Skip the Dorm, Buy Your Kid a Condo
Bischoff: Low real-estate prices — and sweet tax breaks — may make buying a condo preferable to student housing.
Lots of parents have made good money by following this strategy for the four or five — or, God forbid, six — years their kids spent in college and then selling the condo after graduation. Of course, the longer you can hold onto the property, the better the odds of cashing out for a profit. The other key factor to consider is the tax benefits. Here’s what you need to know.
Deducting College Condo Ownership Expenses
The tax rules generally prevent you from deducting losses incurred from owning and renting out a residence that’s used more than a little bit by you or a member of your immediate family. However, a favorable exception applies when you rent at market rates to a family member who uses the property as his or her principal home. In this case, you can deduct tax losses from the rental activity (subject to the passive loss rules, which I’ll explain later). This beneficial loophole is open for you if you buy a condo and rent it out to your college-going child (and roomies, if any) at market rates.
You can deduct the mortgage interest and real-estate taxes. If you pay mortgage points, you can amortize them over the term of the loan. You can also write off all the other operating expenses–like utilities, insurance, association fees, repairs and maintenance, and so forth. As a bonus, you can depreciate the cost of the building (not the land) over 27.5 years, even while it is (we hope) increasing in value.
So where will your poverty-stricken son or daughter get the money to pay you market rent for the condo? The same place he or she would get the cash to pay for a dorm room or an apartment rented from some third party. In other words, from you! You can give your kid up to $13,000 annually without any adverse federal tax consequences. If you’re married, you and your spouse can together give up to $26,000. Your child can use that money to write you monthly rent checks. Just make sure he or she actually sends the checks and make sure they say they are for rent. Also, it’s best if you open up a separate checking account to handle the rental income and expenses. Taking these simple steps will help keep the IRS off your back if you ever get audited.

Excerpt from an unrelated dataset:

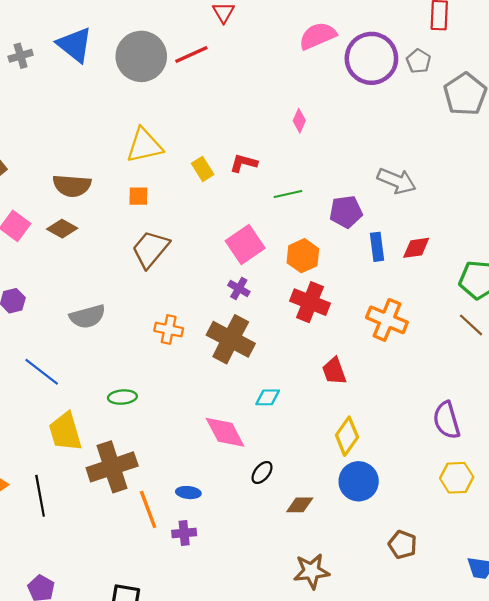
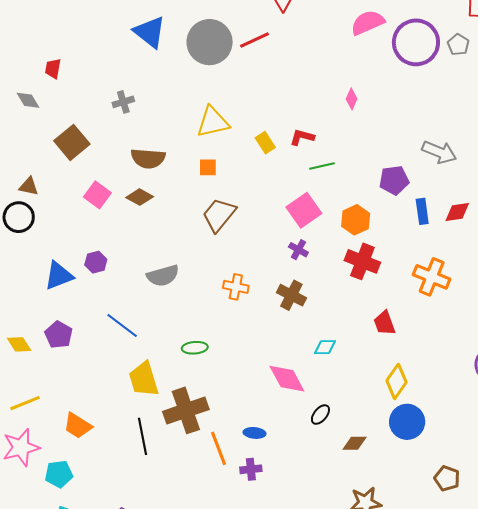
gray cross: (21, 56) -> (123, 102), moved
green line: (288, 194) -> (322, 166), moved
brown cross: (231, 339) -> (291, 295), size x0.7
black line: (40, 496) -> (143, 436), moved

Passive Loss Rules May Postpone Tax Losses
If the condo throws off annual tax losses (which it probably will after counting depreciation deductions), the passive activity loss (PAL) rules generally apply. The fundamental PAL concept goes like this: you can only deduct passive losses to the extent you have passive income from other sources -like positive taxable income from other rental properties you own or gains from selling them. Fortunately, a special exception says you can deduct up to $25,000 of annual passive losses from rental real estate provided: (1) your annual adjusted gross income (before the real estate loss) is under $100,000 and (2) you “actively participate” in the rental activity. Active participation means being energetic enough to at least make management decisions like approving tenants, signing leases, and authorizing repairs. You don’t have to mop the floor or snake out the drains.

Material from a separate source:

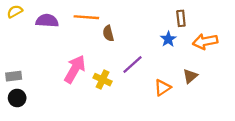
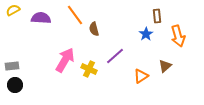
orange line: (86, 17) -> (75, 15), turned 50
orange arrow: (205, 41) -> (178, 36), turned -95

If you qualify for this exception, you won’t need any passive income from other sources to claim a deductible rental loss of up to $25,000 annually (your loss probably won’t be that big). Unfortunately, however, if your adjusted gross income (AGI) is between $100,000 and $150,000, the special exception gets proportionately phased out. So at AGI of $125,000, you can deduct no more than $12,500 of passive rental real estate losses each year (half the normal $25,000 maximum). If your AGI exceeds $150,000 and you have no passive income, you can’t currently deduct any rental real estate losses. However, any disallowed losses are carried forward to future tax years, and you’ll be able deduct them when you sell the college condo. All in all, this is not a bad tax outcome–as long as your losses are mostly of the “paper” variety from noncash depreciation write-offs.
Favorable Tax Rules When You Sell
When you sell rental real estate that you’ve owned for over a year, the profit -the difference between sales proceeds and the tax basis of the property after subtracting depreciation–is long-term capital gain. However, part of the gain–the amount equal to your cumulative depreciation write-offs -can be taxed at a maximum federal rate of 25%. The rest of the gain will be taxed at a maximum federal rate of no more than 15% under the current rules (which I hope will be extended to post-2012 years).
Remember those carryover passive losses that we talked about earlier? You get to use them to offset any gain from selling the condo.